A random effects model for paired testing

The following statistical model is useful for understanding the paired difference test

$Y_{ij}=\mu _{j}+\alpha _{i}+\epsilon _{ij}$ where αi is a random effect that is shared between the two values in the pair, and εij is a random noise term that is independent across all data points. The constant values μ1μ2 are the expected values of the two measurements being compared, and our interest is in δ = μ2 − μ1.

In this model, the αi capture "stable confounders" that have the same effect on the pre-treatment and post-treatment measurements. When we subtract to form Di, the αi cancel out, so do not contribute to the variance. The within-pairs covariance is

${\rm {cov}}(Y_{i1},Y_{i2})={\rm {var}}(\alpha _{i}).$ This is non-negative, so it leads to better performance for the paired difference test compared to the unpaired test, unless the αi are constant over i, in which case the paired and unpaired tests are equivalent.

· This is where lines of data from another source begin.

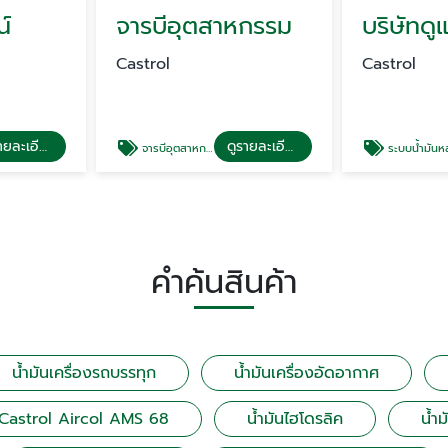
น์
จารบีอุตสาหกรรม
Castrol
Castrol
ดูรายละเอียด
ดูรายละเอียด
จารบีอุตสาหกรรม
ระบบน้ำมันหล่อลื
คำค้นสินค้า
น้ำมันเครื่องรถบรรทุก
น้ำมันเครื่องอัดอากาศ
น Castrol Aircol AMS 68
น้ำมันไฮโดรลิค
น้ำม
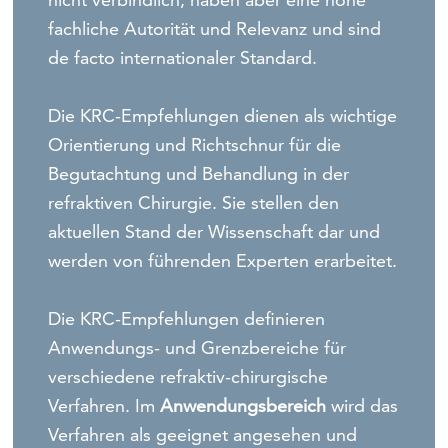
fachliche Autorität und Relevanz und sind
de facto internationaler Standard.
Die KRC-Empfehlungen dienen als wichtige
Orientierung und Richtschnur für die
Begutachtung und Behandlung in der
refraktiven Chirurgie. Sie stellen den
aktuellen Stand der Wissenschaft dar und
werden von führenden Experten erarbeitet.
Die KRC-Empfehlungen definieren
Anwendungs- und Grenzbereiche für
verschiedene refraktiv-chirurgische
Verfahren. Im
Anwendungsbereich
wird das
Verfahren als geeignet angesehen und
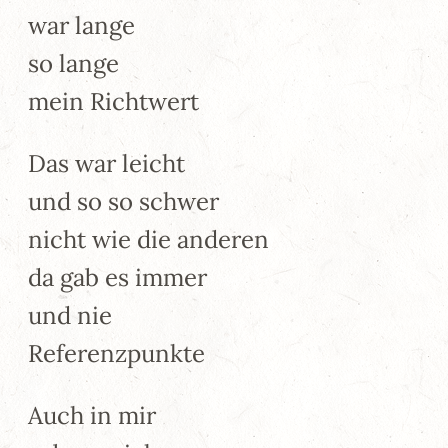
war lange
so lange
mein Richtwert
Das war leicht
und so so schwer
nicht wie die anderen
da gab es immer
und nie
Referenzpunkte
Auch in mir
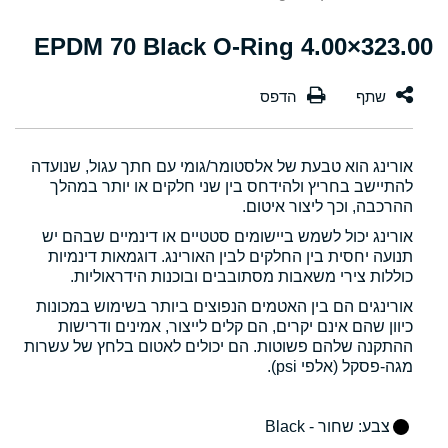
323.00×4.00 EPDM 70 Black O-Ring
אורינג הוא טבעת של אלסטומר/גומי עם חתך עגול, שנועדה
להתיישב בחריץ ולהידחס בין שני חלקים או יותר במהלך
ההרכבה, וכך ליצור איטום.
אורינג יכול לשמש ביישומים סטטיים או דינמיים שבהם יש
תנועה יחסית בין החלקים לבין האורינג. דוגמאות דינמיות
כוללות צירי משאבות מסתובבים ובוכנות הידראוליות.
אורינגים הם בין האטמים הנפוצים ביותר בשימוש במכונות
כיוון שהם אינם יקרים, הם קלים לייצור, אמינים ודרישות
ההתקנה שלהם פשוטות. הם יכולים לאטום בלחץ של עשרות
מגה-פסקל (אלפי psi).
צבע
: שחור - Black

In less mathematical terms, the unpaired test assumes that the data in the two groups being compared are independent. This assumption determines the form for the variance of D. However when two measurements are made for each subject, it is unlikely that the two measurements are independent. If the two measurements within a subject are positively correlated, the unpaired test overstates the variance of D, making it a conservative test in the sense that its actual type I error probability will be lower than the nominal level, with a corresponding loss of statistical power. In rare cases, the data may be negatively correlated within subjects, in which case the unpaired test becomes anti-conservative. The paired test is generally used when repeated measurements are made on the same subjects, since it has the correct level regardless of the correlation of the measurements within pairs.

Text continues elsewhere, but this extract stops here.